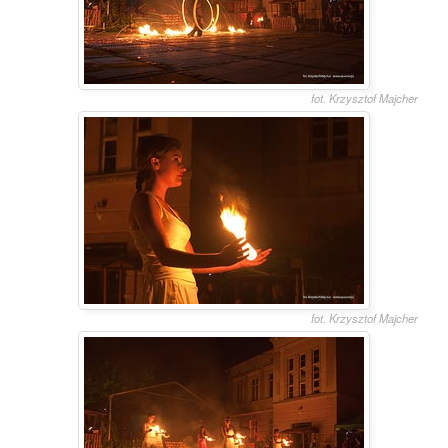
fot. Krzysztof Majcher
fot. Krzysztof Majcher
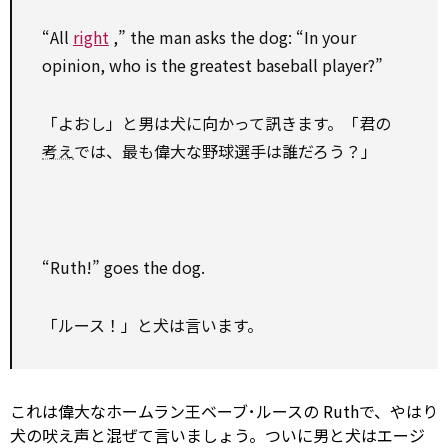
“All
right
,” the man asks the dog: “In your
opinion, who is the greatest baseball player?”
「よおし」と男は犬に向かって訊きます。「君の
考え
では、最も偉大な野球選手は誰だろう？」
“Ruth!” goes the dog.
「ルース！」と犬は言います。
これは偉大なホームラン王ベーブ･ルースの Ruthで、やはり
犬の吠え声と混ぜて言いましょう。ついに男と犬はエージ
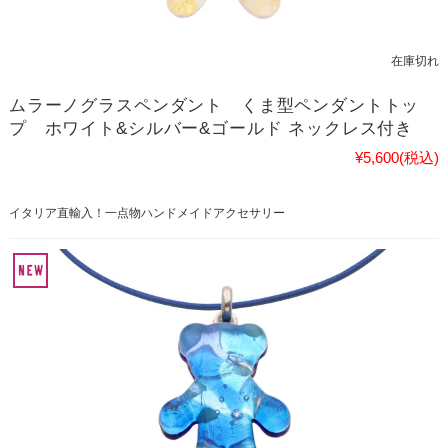
在庫切れ
ムラーノグラスペンダント くま型ペンダントトッ
プ ホワイト&シルバー&ゴールド ネックレス付き
¥5,600
(税込)
イタリア直輸入！一点物ハンドメイドアクセサリー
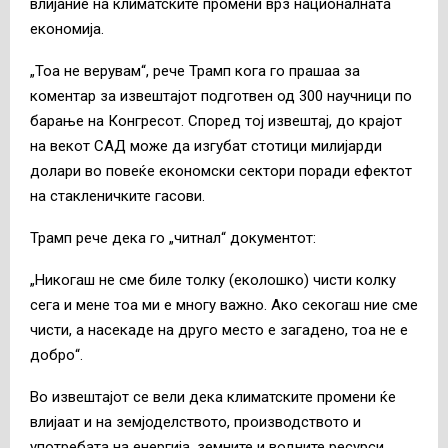
влијание на климатските промени врз националната
економија.
„Тоа не верувам“, рече Трамп кога го прашаа за
коментар за извештајот подготвен од 300 научници по
барање на Конгресот. Според тој извештај, до крајот
на векот САД може да изгубат стотици милијарди
долари во повеќе економски сектори поради ефектот
на стакленичките гасови.
Трамп рече дека го „читнал“ документот:
„Никогаш не сме биле толку (еколошко) чисти колку
сега и мене тоа ми е многу важно. Ако секогаш ние сме
чисти, а насекаде на друго место е загадено, тоа не е
добро“.
Во извештајот се вели дека климатските промени ќе
влијаат и на земјоделството, производството и
употребата на енергија, земните и водните ресурси,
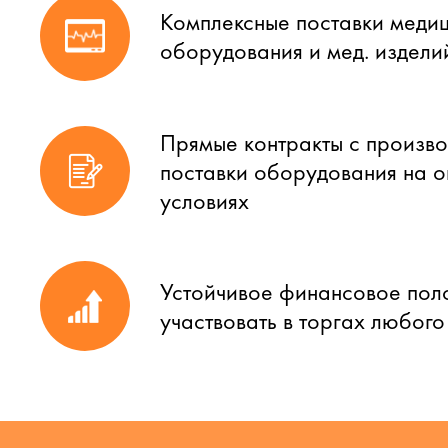
Комплексные поставки меди
оборудования и мед. издели
Прямые контракты с произво
поставки оборудования на 
условиях
Устойчивое финансовое пол
участвовать в торгах любог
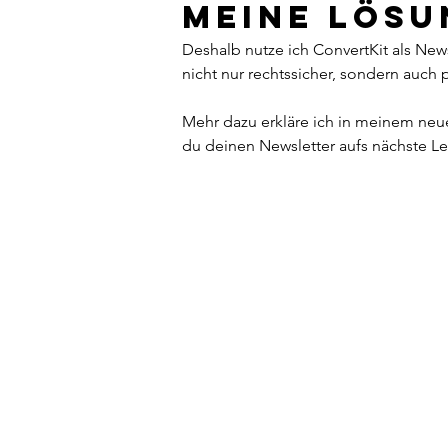
Meine Lösu
Deshalb nutze ich ConvertKit als New
nicht nur rechtssicher, sondern auch p
Mehr dazu erkläre ich in meinem neue
du deinen Newsletter aufs nächste Le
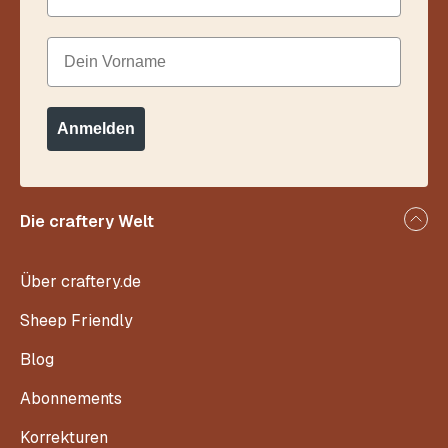
Dein Vorname
Anmelden
Die craftery Welt
Über craftery.de
Sheep Friendly
Blog
Abonnements
Korrekturen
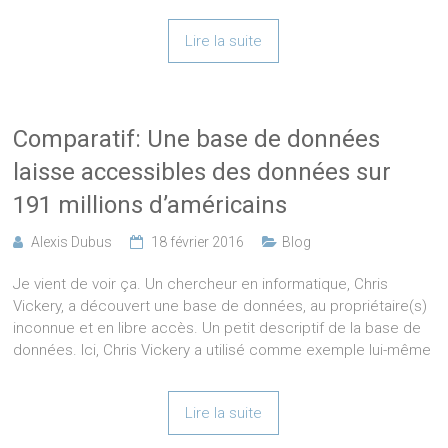
Lire la suite
Comparatif: Une base de données
laisse accessibles des données sur
191 millions d’américains
Alexis Dubus
18 février 2016
Blog
Je vient de voir ça. Un chercheur en informatique, Chris
Vickery, a découvert une base de données, au propriétaire(s)
inconnue et en libre accès. Un petit descriptif de la base de
données. Ici, Chris Vickery a utilisé comme exemple lui-même
Lire la suite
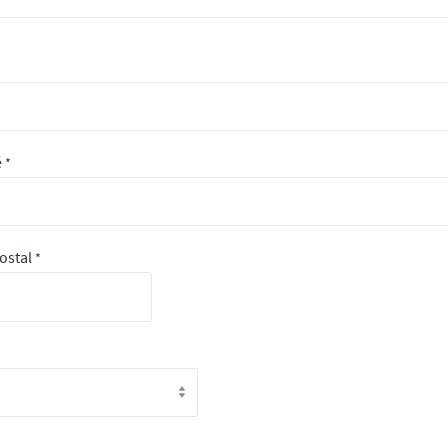
é
*
ostal
*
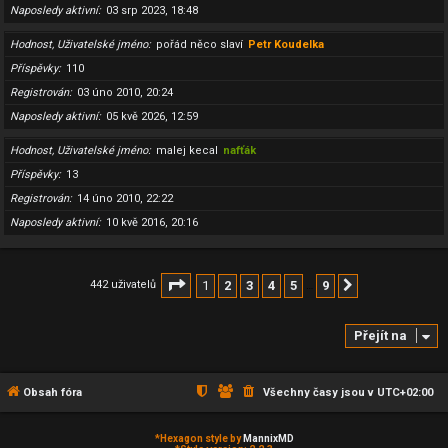
Naposledy aktivní
03 srp 2023, 18:48
Hodnost, Uživatelské jméno
pořád něco slaví
Petr Koudelka
Příspěvky
110
Registrován
03 úno 2010, 20:24
Naposledy aktivní
05 kvě 2026, 12:59
Hodnost, Uživatelské jméno
malej kecal
nafťák
Příspěvky
13
Registrován
14 úno 2010, 22:22
Naposledy aktivní
10 kvě 2016, 20:16
Stránka
1
z
9
1
2
3
4
5
9
442 uživatelů
Další
…
Přejít na
Obsah fóra
Všechny časy jsou v
UTC+02:00
*
Hexagon style by
MannixMD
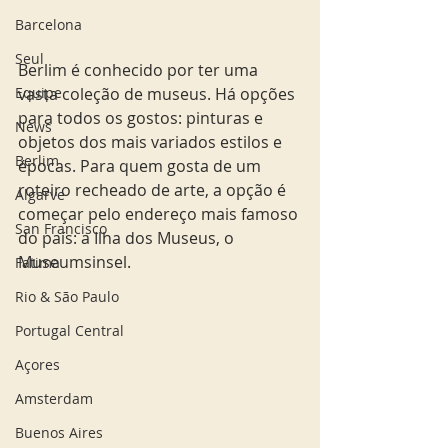
Barcelona
Seul
Berlim é conhecido por ter uma 
Equipe
vasta coleção de museus. Há opções 
para todos os gostos: pinturas e 
News
objetos dos mais variados estilos e 
Berlim
épocas. Para quem gosta de um 
roteiro recheado de arte, a opção é 
Algarve
começar pelo endereço mais famoso 
San Francisco
do país: a Ilha dos Museus, o 
Museumsinsel. 
Fatima
Rio & São Paulo
Portugal Central
Açores
Amsterdam
Buenos Aires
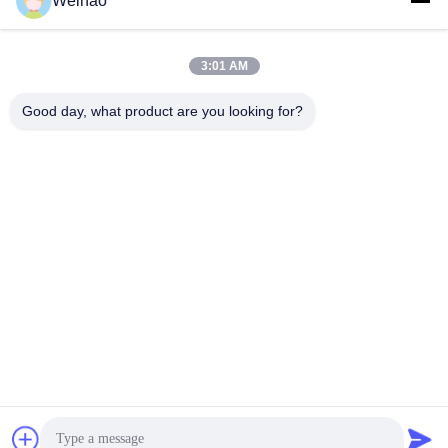
Weihao
ই-মেইল
408690175@qq.com
3:01 AM
Good day, what product are you looking for?
আমাদের ঠিকানা
ঠিকানা
বাজhou শহর, ল্যাংফাং শহর, হেবেই প্রদেশ
টেল
0086-139-3163-3663
গোপনীয়তা নীতি
|
সাইট ম্যাপ
চীন ভালো মানের প্রাক আঁকা ইস্পাত কুণ্ডলী সরবরাহকারী। কপিরাইট © -2026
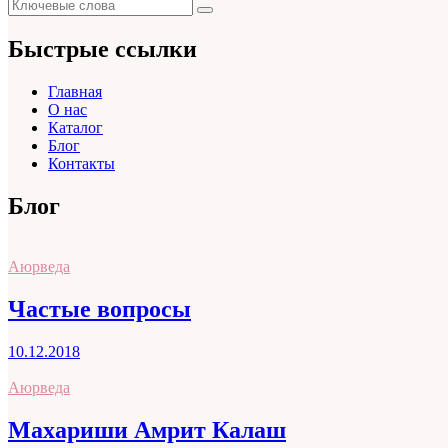
Поиск
Поиск
для:
Быстрые ссылки
Главная
О нас
Каталог
Блог
Контакты
Блог
Аюрведа
Частые вопросы
10.12.2018
Аюрведа
Махариши Амрит Калаш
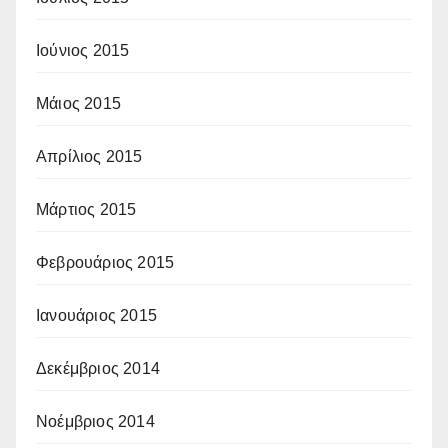
Ιούνιος 2015
Μάιος 2015
Απρίλιος 2015
Μάρτιος 2015
Φεβρουάριος 2015
Ιανουάριος 2015
Δεκέμβριος 2014
Νοέμβριος 2014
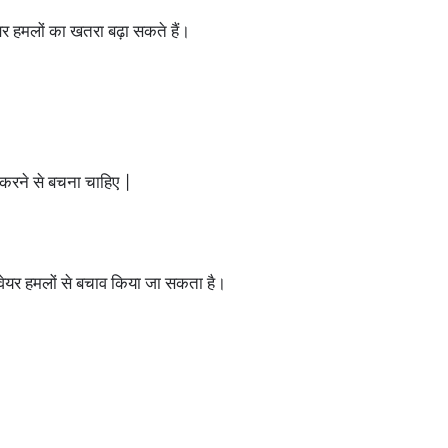
बर हमलों का खतरा बढ़ा सकते हैं।
रने से बचना चाहिए |
समवेयर हमलों से बचाव किया जा सकता है।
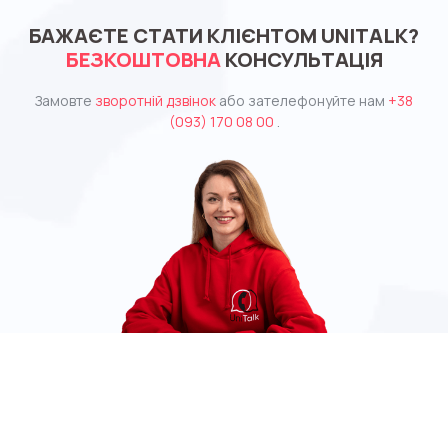
БАЖАЄТЕ СТАТИ КЛІЄНТОМ UNITALK?
БЕЗКОШТОВНА
КОНСУЛЬТАЦІЯ
Замовте
зворотній дзвінок
або зателефонуйте нам
+38
(093) 170 08 00
.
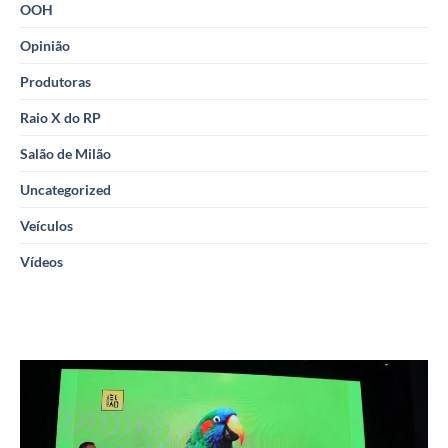
OOH
Opinião
Produtoras
Raio X do RP
Salão de Milão
Uncategorized
Veículos
Vídeos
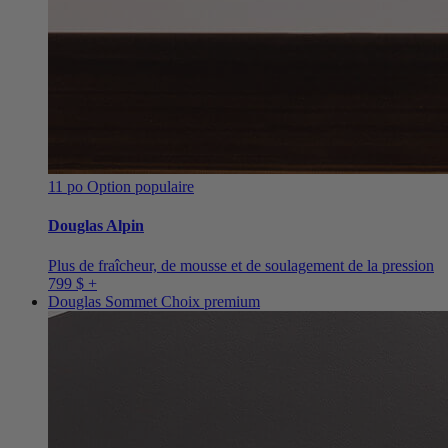
11 po
Option populaire
Douglas Alpin
Plus de fraîcheur, de mousse et de soulagement de la pression
799 $ +
Douglas Sommet
Choix premium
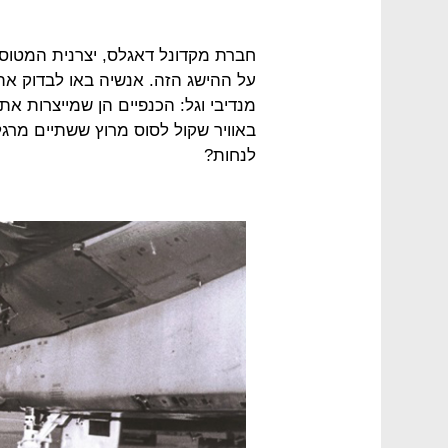
חברת מקדונל דאגלס, יצרנית המטוס,
על ההישג הזה. אנשיה באו לבדוק א
באוויר שקול לסוס מרוץ ששתיים מרגלי
לנחות?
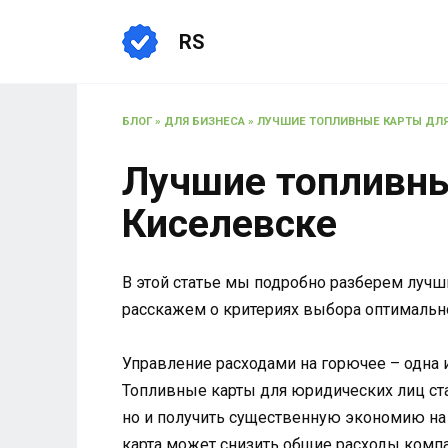
Перейти
к
RS
содержанию
БЛОГ
»
ДЛЯ БИЗНЕСА
»
ЛУЧШИЕ ТОПЛИВНЫЕ КАРТЫ ДЛЯ
Лучшие топливны
Киселевске
В этой статье мы подробно разберем лучш
расскажем о критериях выбора оптимальн
Управление расходами на горючее – одна 
Топливные карты для юридических лиц ст
но и получить существенную экономию на 
карта может снизить общие расходы компа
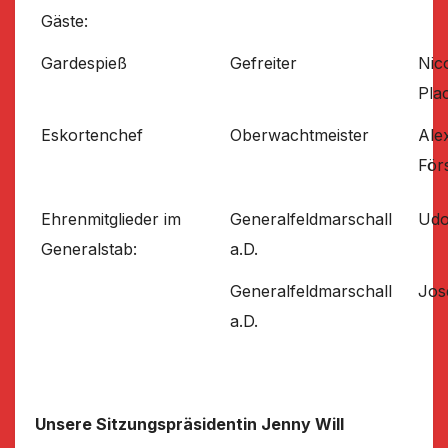
Gäste:
Gardespieß
Gefreiter
Nico
Pla
Eskortenchef
Oberwachtmeister
Ale
För
Ehrenmitglieder im
Generalfeldmarschall
Udo
Generalstab:
a.D.
Generalfeldmarschall
Jos
a.D.
Unsere Sitzungspräsidentin Jenny Will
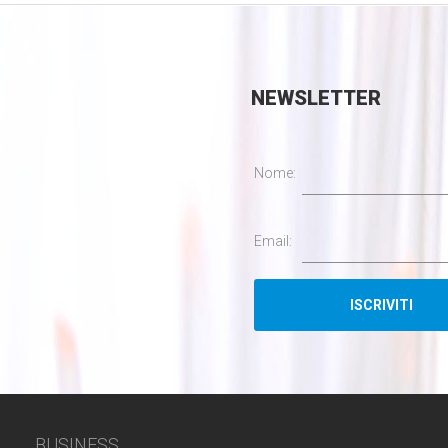
NEWSLETTER
Nome:
Email:
BUSINESS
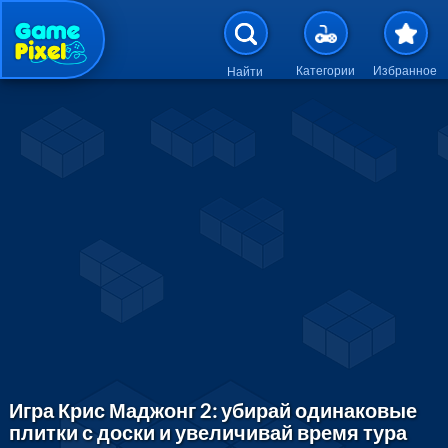
Перейти к основному содержан
Категории
Избранное
Найти
Игра Крис Маджонг 2: убирай одинаковые
плитки с доски и увеличивай время тура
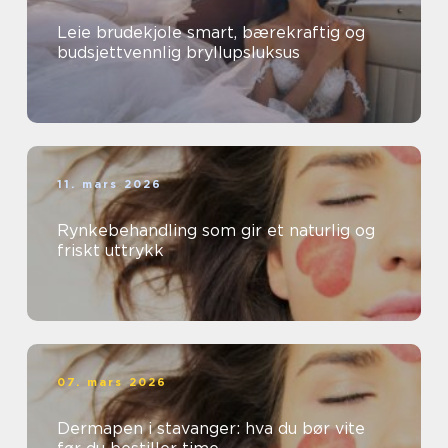
Leie brudekjole smart, bærekraftig og
budsjettvennlig bryllupsluksus
11. mars 2026
Rynkebehandling som gir et naturlig og
friskt uttrykk
07. mars 2026
Dermapen i stavanger: hva du bør vite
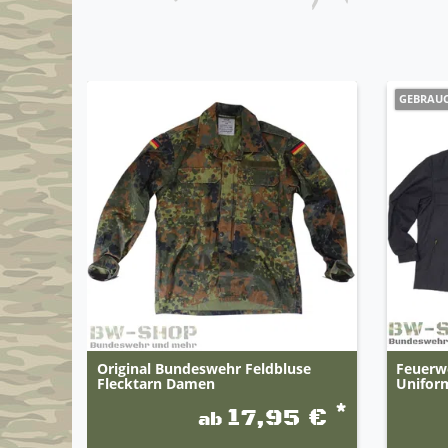
GEBRAU
Original Bundeswehr Feldbluse
Feuerw
Flecktarn Damen
Unifor
*
17,95 €
ab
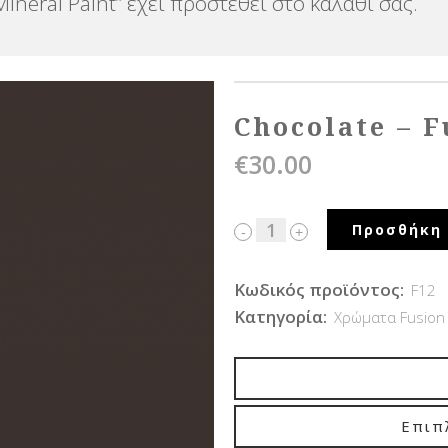
ineral Paint” έχει προστεθεί στο καλάθι σας.
Chocolate – F
€
30.00
Προσθήκη 
Κωδικός προϊόντος:
F12
Κατηγορία:
Χρώματα Fusion 
Επιπ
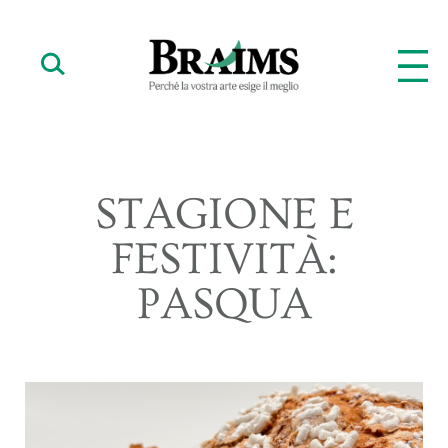
STAGIONE E
FESTIVITÀ:
PASQUA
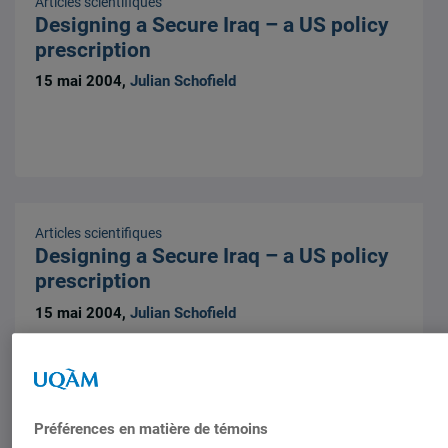
Articles scientifiques
Designing a Secure Iraq – a US policy
prescription
15 mai 2004,
Julian Schofield
Articles scientifiques
Designing a Secure Iraq – a US policy
prescription
15 mai 2004,
Julian Schofield
Préférences en matière de témoins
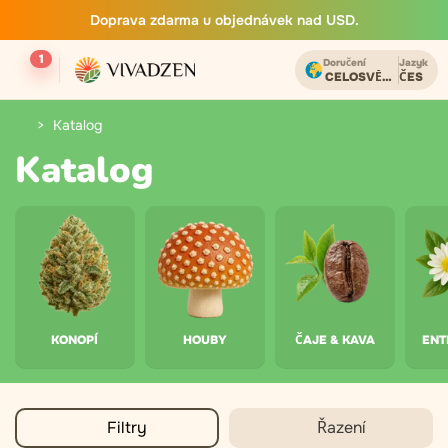
Doprava zdarma u objednávek nad USD.
1
Doručení
Jazyk
CELOSVĚTOVĚ
ČES
Katalog
Katalog
KONOPÍ
HOUBY
ČAJE & KAVA
ENT
Filtry
Řazení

----

Exercise ▸ Apart from the pictures, the whole listing should be reproduced exactly.

Solution to the problem ▸
fot. Krzysztof Majcher
fot. Krzysztof Majcher
“All
right
,” the man asks the dog: “In your
opinion, who is the greatest baseball player?”
「よおし」と男は犬に向かって訊きます。「君の
考え
では、最も偉大な野球選手は誰だろう？」
“Ruth!” goes the dog.
「ルース！」と犬は言います。
これは偉大なホームラン王ベーブ･ルースの Ruthで、やはり
犬の吠え声と混ぜて言いましょう。ついに男と犬はエージ
在庫切れ
ムラーノグラスペンダント くま型ペンダントトッ
プ ホワイト&シルバー&ゴールド ネックレス付き
¥5,600
(税込)
イタリア直輸入！一点物ハンドメイドアクセサリー
влијание на климатските промени врз националната
економија.
„Тоа не верувам“, рече Трамп кога го прашаа за
коментар за извештајот подготвен од 300 научници по
барање на Конгресот. Според тој извештај, до крајот
на векот САД може да изгубат стотици милијарди
долари во повеќе економски сектори поради ефектот
на стакленичките гасови.
Трамп рече дека го „читнал“ документот:
„Никогаш не сме биле толку (еколошко) чисти колку
сега и мене тоа ми е многу важно. Ако секогаш ние сме
чисти, а насекаде на друго место е загадено, тоа не е
добро“.
Во извештајот се вели дека климатските промени ќе
влијаат и на земјоделството, производството и
употребата на енергија, земните и водните ресурси,
Комплексные поставки меди
оборудования и мед. издели
Прямые контракты с произво
поставки оборудования на 
условиях
Устойчивое финансовое пол
участвовать в торгах любог
Meine Lösu
Deshalb nutze ich ConvertKit als New
nicht nur rechtssicher, sondern auch p
Mehr dazu erkläre ich in meinem neue
du deinen Newsletter aufs nächste Le
Dein Vorname
Anmelden
Die craftery Welt
Über craftery.de
Sheep Friendly
Blog
Abonnements
Korrekturen
Lire la suite
Comparatif: Une base de données
laisse accessibles des données sur
191 millions d’américains
Alexis Dubus
18 février 2016
Blog
Je vient de voir ça. Un chercheur en informatique, Chris
Vickery, a découvert une base de données, au propriétaire(s)
inconnue et en libre accès. Un petit descriptif de la base de
données. Ici, Chris Vickery a utilisé comme exemple lui-même
Lire la suite
é
*
ostal
*
Naposledy aktivní
03 srp 2023, 18:48
Hodnost, Uživatelské jméno
pořád něco slaví
Petr Koudelka
Příspěvky
110
Registrován
03 úno 2010, 20:24
Naposledy aktivní
05 kvě 2026, 12:59
Hodnost, Uživatelské jméno
malej kecal
nafťák
Příspěvky
13
Registrován
14 úno 2010, 22:22
Naposledy aktivní
10 kvě 2016, 20:16
Stránka
1
z
9
1
2
3
4
5
9
442 uživatelů
Další
…
Přejít na
Obsah fóra
Všechny časy jsou v
UTC+02:00
*
Hexagon style by
MannixMD
Barcelona
Seul
Berlim é conhecido por ter uma 
Equipe
vasta coleção de museus. Há opções 
para todos os gostos: pinturas e 
News
objetos dos mais variados estilos e 
Berlim
épocas. Para quem gosta de um 
roteiro recheado de arte, a opção é 
Algarve
começar pelo endereço mais famoso 
San Francisco
do país: a Ilha dos Museus, o 
Museumsinsel. 
Fatima
Rio & São Paulo
Portugal Central
Açores
Amsterdam
Buenos Aires
Weihao
ই-মেইল
408690175@qq.com
3:01 AM
Good day, what product are you looking for?
আমাদের ঠিকানা
ঠিকানা
বাজhou শহর, ল্যাংফাং শহর, হেবেই প্রদেশ
টেল
0086-139-3163-3663
গোপনীয়তা নীতি
|
সাইট ম্যাপ
চীন ভালো মানের প্রাক আঁকা ইস্পাত কুণ্ডলী সরবরাহকারী। কপিরাইট © -2026
Поиск
Поиск
для:
Быстрые ссылки
Главная
О нас
Каталог
Блог
Контакты
Блог
Аюрведа
Частые вопросы
10.12.2018
Аюрведа
Махариши Амрит Калаш
Ιούνιος 2015
Μάιος 2015
Απρίλιος 2015
Μάρτιος 2015
Φεβρουάριος 2015
Ιανουάριος 2015
Δεκέμβριος 2014
Νοέμβριος 2014
बर हमलों का खतरा बढ़ा सकते हैं।
रने से बचना चाहिए |
समवेयर हमलों से बचाव किया जा सकता है।
БАЖАЄТЕ СТАТИ КЛІЄНТОМ UNITALK?
БЕЗКОШТОВНА
КОНСУЛЬТАЦІЯ
Замовте
зворотній дзвінок
або зателефонуйте нам
+38
(093) 170 08 00
.
OOH
Opinião
Produtoras
Raio X do RP
Salão de Milão
Uncategorized
Veículos
Vídeos
11 po
Option populaire
Douglas Alpin
Plus de fraîcheur, de mousse et de soulagement de la pression
799 $ +
Douglas Sommet
Choix premium
חברת מקדונל דאגלס, יצרנית המטוס,
על ההישג הזה. אנשיה באו לבדוק א
באוויר שקול לסוס מרוץ ששתיים מרגלי
לנחות?
Перейти
к
RS
содержанию
БЛОГ
»
ДЛЯ БИЗНЕСА
»
ЛУЧШИЕ ТОПЛИВНЫЕ КАРТЫ ДЛЯ
Лучшие топливны
Киселевске
В этой статье мы подробно разберем лучш
расскажем о критериях выбора оптимальн
Управление расходами на горючее – одна 
Топливные карты для юридических лиц ст
но и получить существенную экономию на 
карта может снизить общие расходы компа
Gäste:
Gardespieß
Gefreiter
Nico
Pla
Eskortenchef
Oberwachtmeister
Ale
För
Ehrenmitglieder im
Generalfeldmarschall
Udo
Generalstab:
a.D.
Generalfeldmarschall
Jos
a.D.
Unsere Sitzungspräsidentin Jenny Will
NEWSLETTER
Nome:
Email:
BUSINESS
Перейти к основному содержан
Категории
Избранное
Найти
Игра Крис Маджонг 2: убирай одинаковые
плитки с доски и увеличивай время тура
Leie brudekjole smart, bærekraftig og
budsjettvennlig bryllupsluksus
11. mars 2026
Rynkebehandling som gir et naturlig og
friskt uttrykk
07. mars 2026
Dermapen i stavanger: hva du bør vite
GEBRAU
Original Bundeswehr Feldbluse
Feuerw
Flecktarn Damen
Unifor
*
17,95 €
ab
ineral Paint” έχει προστεθεί στο καλάθι σας.
Chocolate – F
€
30.00
Προσθήκη 
Κωδικός προϊόντος:
F12
Κατηγορία:
Χρώματα Fusion 
Επιπ
STAGIONE E
FESTIVITÀ:
PASQUA
Articles scientifiques
Designing a Secure Iraq – a US policy
prescription
15 mai 2004,
Julian Schofield
Articles scientifiques
Designing a Secure Iraq – a US policy
prescription
15 mai 2004,
Julian Schofield
Préférences en matière de témoins
Doprava zdarma u objednávek nad USD.
1
Doručení
Jazyk
CELOSVĚTOVĚ
ČES
Katalog
Katalog
KONOPÍ
HOUBY
ČAJE & KAVA
ENT
Filtry
Řazení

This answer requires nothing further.